No data exist on the number of privately held companies in Los Angeles. But Friedman conducted a study four years ago that focused on such sectors as electronics, biotech, textiles, aerospace subcontracting and film-industry subcontracting. He uncovered a rich mosaic of firms, most of them unknown and many of them in the industries that helped lead L.A. out of the recession.

“What we almost universally discovered were a lot more companies out there doing things nobody knew anything about. They didn’t appear on any databases,” Friedman said.

The firms included a Pacoima manufacturer of automated welding devices for piping; a Torrance firm that is the world’s leading producer of a turbine that increases the yield of an oil well; and a $300 million firm that prints and dyes textiles.

Yet the Silicon Valley attracts more attention not to mention more venture capital because of the area’s preponderance of high-profile technology firms.

“We have more egalitarian and multifaceted industries,” Friedman said.

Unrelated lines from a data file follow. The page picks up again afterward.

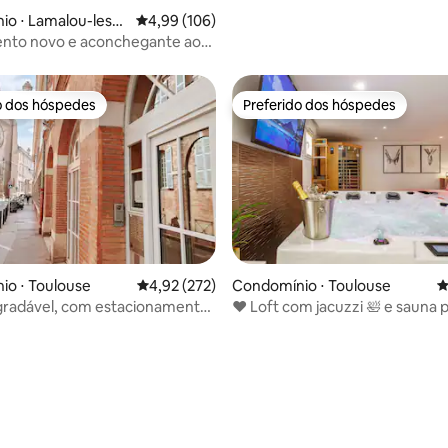
édia de 5, 201 avaliações
o ⋅ Lamalou-les-B
4,99 de uma avaliação média de 5, 106 avalia
4,99 (106)
nto novo e aconchegante ao
roux
o dos hóspedes
Preferido dos hóspedes
o dos hóspedes
Preferido dos hóspedes
io ⋅ Toulouse
4,92 de uma avaliação média de 5, 272 avalia
4,92 (272)
Condomínio ⋅ Toulouse
4
gradável, com estacionamento,
♥️ Loft com jacuzzi 🛀 e sauna p
édia de 5, 144 avaliações
ão de Carmes
♥️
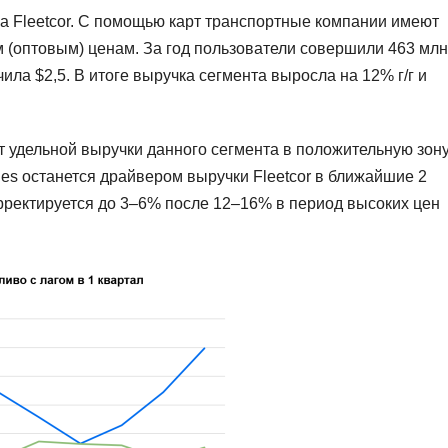
а Fleetcor. С помощью карт транспортные компании имеют
 (оптовым) ценам. За год пользователи совершили 463 млн
чила $2,5. В итоге выручка сегмента выросла на 12% г/г и
 удельной выручки данного сегмента в положительную зону
ies останется драйвером выручки Fleetcor в ближайшие 2
корректируется до 3–6% после 12–16% в период высоких цен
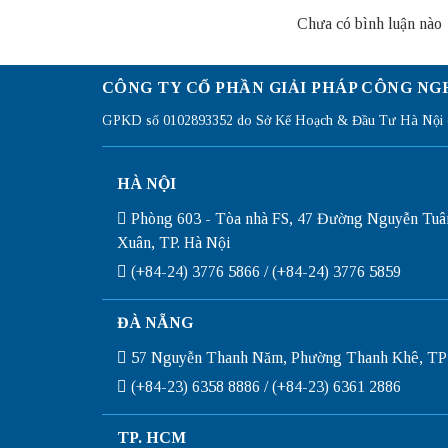
Chưa có bình luận nào
CÔNG TY CỔ PHẦN GIẢI PHÁP CÔNG NG
GPKD số 0102893352 do Sở Kế Hoạch & Đầu Tư Hà Nội c
HÀ NỘI
Phòng 603 - Tòa nhà FS, 47 Đường Nguyễn Tuâ
Xuân, TP. Hà Nội
(+84-24) 3776 5866 / (+84-24) 3776 5859
ĐÀ NẴNG
57 Nguyễn Thanh Năm, Phường Thanh Khê, TP
(+84-23) 6358 8886 / (+84-23) 6361 2886
TP. HCM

Stephen Levy, director of the Center for the Continuing Study of the California Economy in Palo Alto, agreed. While the Bay Area has significant diversity within its tech-heavy economy, the region’s overwhelming reliance on technology has increased its vulnerability to the vagaries of the world economy, he said.

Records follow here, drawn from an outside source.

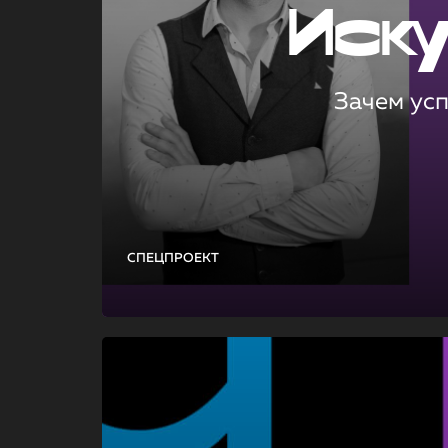
Иск
Зачем ус
СПЕЦПРОЕКТ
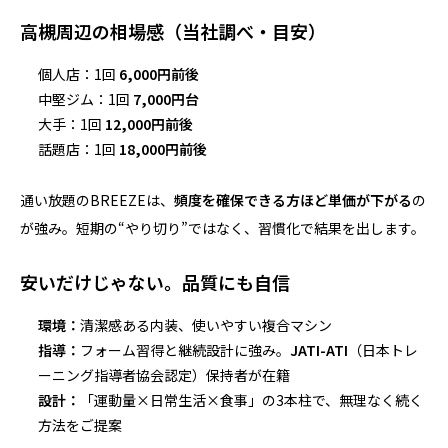
高槻周辺の相場感（当社調べ・目安）
個人店：1回
6,000円前後
中堅ジム：1回
7,000円台
大手：1回
12,000円前後
話題店：1回
18,000円前後
通い放題のBREEZEは、
頻度を確保できる方ほど単価が下がる
の
が強み。短期の“やり切り”ではなく、習慣化で結果を出します。
安いだけじゃない。品質にも自信
環境：
清潔感ある内装、使いやすい複合マシン
指導：
フォーム習得と継続設計に強み。
JATI-ATI
（日本トレ
ーニング指導者協会認定）保持者が在籍
設計：
「運動量×日常生活×食事」の3本柱で、無理なく続く
方法をご提案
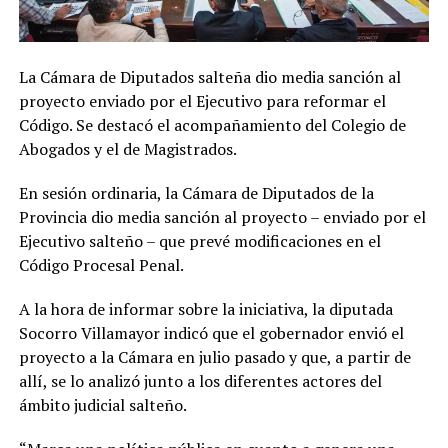
La Cámara de Diputados salteña dio media sanción al
proyecto enviado por el Ejecutivo para reformar el
Código. Se destacó el acompañamiento del Colegio de
Abogados y el de Magistrados.
En sesión ordinaria, la Cámara de Diputados de la
Provincia dio media sanción al proyecto – enviado por el
Ejecutivo salteño – que prevé modificaciones en el
Código Procesal Penal.
A la hora de informar sobre la iniciativa, la diputada
Socorro Villamayor indicó que el gobernador envió el
proyecto a la Cámara en julio pasado y que, a partir de
allí, se lo analizó junto a los diferentes actores del
ámbito judicial salteño.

The Silicon Valley, for example, has been hit much harder by the Asian financial crisis than Los Angeles.

Since January, San Jose has added all of 400 jobs and San Francisco 5,500, whereas L.A. has added 31,000 jobs, said Ross DeVol, director of regional studies for the Milken Institute.

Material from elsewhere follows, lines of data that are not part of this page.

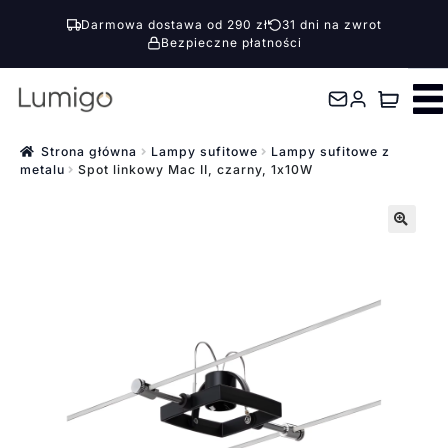
Darmowa dostawa od 290 zł
31 dni na zwrot
Bezpieczne płatności
Przejdź
Przejdź
do
do
nawigacji
treści
Strona główna
Lampy sufitowe
Lampy sufitowe z
metalu
Spot linkowy Mac II, czarny, 1x10W
🔍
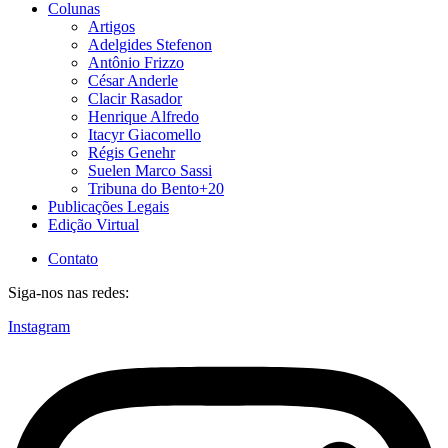
Colunas
Artigos
Adelgides Stefenon
Antônio Frizzo
César Anderle
Clacir Rasador
Henrique Alfredo
Itacyr Giacomello
Régis Genehr
Suelen Marco Sassi
Tribuna do Bento+20
Publicações Legais
Edição Virtual
Contato
Siga-nos nas redes:
Instagram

Southern California, meanwhile, has a more diverse manufacturing base, with a particularly strong presence in textiles, apparel and toy manufacturing. “It’s shown it can compete in (those) older industries, when other regions are losing jobs. That’s the strength of Southern California,” Levy said.

The abundance of smaller, privately held firms in L.A. is based on several inherent strengths of the L.A. region, including its proximity to markets in Asia and Mexico.

“We have a great port and we’re close to Mexico, where a lot of production is going on,” Duffy said. “Until the recent Asian crisis, we’ve had a tremendous inflow of capital of Asian people who have moved here and started new businesses.”

The L.A. area’s huge, $400 billion economy enables a plethora of small businesses to thrive by providing a huge local market and clusters of industries that spawn numerous off-shoot businesses, said Nitin Bhatt, interim director of the USC Business Expansion Network, which provides technical assistance to entrepreneurs.

Another trend creating more business opportunities is the region’s burgeoning Latino population, Bhatt said. “There’s going to be a change in preferences, in grocery stores, apparel,” he said.

Still, with market volatility and a huge question mark hanging over Asia, observers say some caution is in order. “Growth rates of the past are unlikely to continue,” said William Gartner, professor of entrepreneurship at USC.

And if the local economy heads into another recession, Friedman worries that local leaders will again focus on the big, high-profile corporations to lead the way out, rather than investing in the smaller players.

“The fact is, we’ve done almost nothing to overcome our lack of information about (the varieties of) industry,” Friedman said. “We could be back there again quickly. Things go sour and people will focus on one or two visible sectors and a lot of opportunities will be lost.”